02 - Move oven racks to the top area of the oven. Heat to 450°F (230°C). Lightly coat 2 baking trays with oil or cooking spray, and let them warm up in the oven as well.
03 - Drain the soaking water and pat the wedges totally dry using paper towels. Place cornstarch into a large zip-top bag, add the wedges, seal it with trapped air, and shake well to coat them.
04 - Shake off extra cornstarch then move the wedges to a bowl. Add olive oil and sprinkle with the seasonings, but save the salt for after they're baked. Toss until they're well covered.
05 - Take the preheated trays out of the oven and arrange the wedges on them in one layer with space between. Bake 15-20 minutes. They should soften enough to poke with a fork.
06 - Turn over each wedge and keep gaps between. Put them back in the oven for 5-10 more minutes until golden and slightly crispy.
07 - Turn the oven off, but leave the wedges inside with the door partly open for another 5 minutes. This helps make them crunchier.

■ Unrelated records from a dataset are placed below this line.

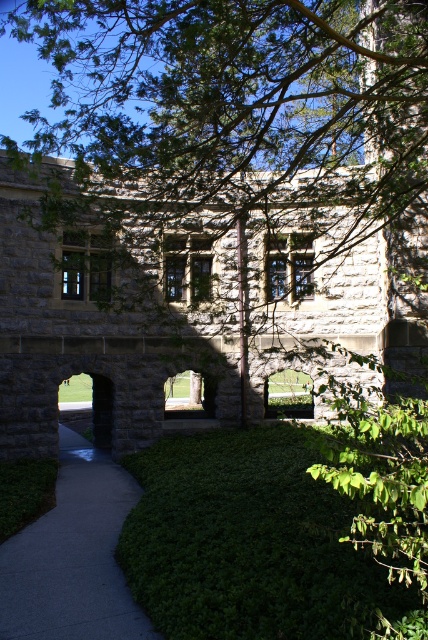 Between point (338, 570) and point (0, 580), which one is positioned in front?

Point (338, 570) is in front.

How much distance is there between green leafy bush at lower center and gray concrete sidewalk at lower left?

green leafy bush at lower center is 3.99 feet from gray concrete sidewalk at lower left.

Which is in front, point (157, 497) or point (64, 433)?

Point (157, 497)

Image resolution: width=428 pixels, height=640 pixels. What are the coordinates of `green leafy bush at lower center` in the screenshot? It's located at (249, 541). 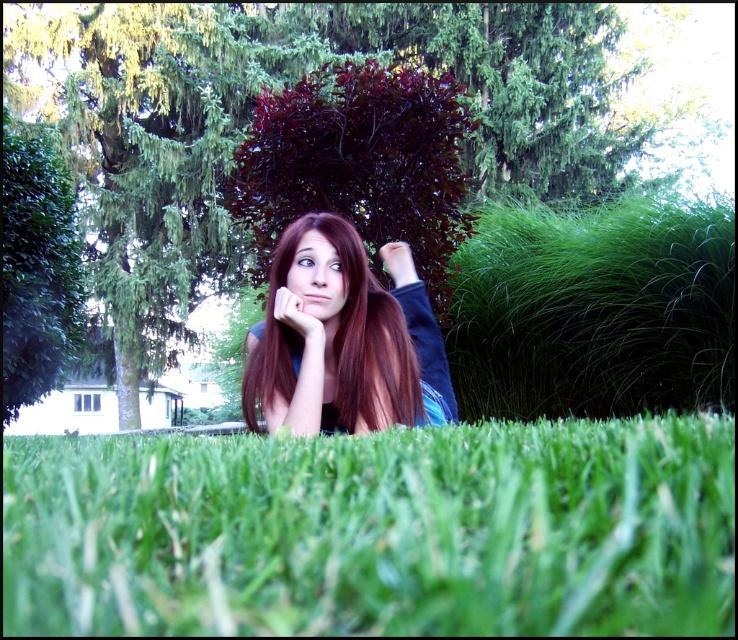 Is shiny brown hair at center to the left of matte skin hand at center from the viewer's perspective?

No, shiny brown hair at center is not to the left of matte skin hand at center.

Can you confirm if shiny brown hair at center is positioned below matte skin hand at center?

Yes.

This screenshot has width=738, height=640. Identify the location of shiny brown hair at center. (341, 340).

Describe the element at coordinates (376, 531) in the screenshot. The width and height of the screenshot is (738, 640). I see `green grass at lower center` at that location.

Can you confirm if green grass at lower center is positioned to the right of shiny brown hair at center?

Incorrect, green grass at lower center is not on the right side of shiny brown hair at center.

Find the location of a particular element. This screenshot has width=738, height=640. green grass at lower center is located at coordinates (376, 531).

Between point (10, 570) and point (406, 268), which one is positioned in front?

Point (10, 570) is in front.

Who is more distant from viewer, (565,445) or (400,244)?

The point (400,244) is behind.

Between point (128, 472) and point (406, 275), which one is positioned in front?

Positioned in front is point (128, 472).

Identify the location of green grass at lower center. (376, 531).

08 - While the wedges finish, combine avocado, mayo, garlic, and lemon juice in a blender or mini processor. Blend for around 20 seconds till it's smooth. Add salt to your taste.
09 - Sprinkle the hot wedges generously with salt and serve right away with the avocado aioli for dipping.

# Notes:

01 - Letting the potatoes soak in water gets rid of excess starch, so they crisp up better when baked.
02 - Don’t forget to leave a little room between each wedge on the tray; this ensures proper airflow and makes them crispy.
03 - Make your aioli ahead of time if needed—store it with plastic pressed onto the top in the fridge to keep it from browning.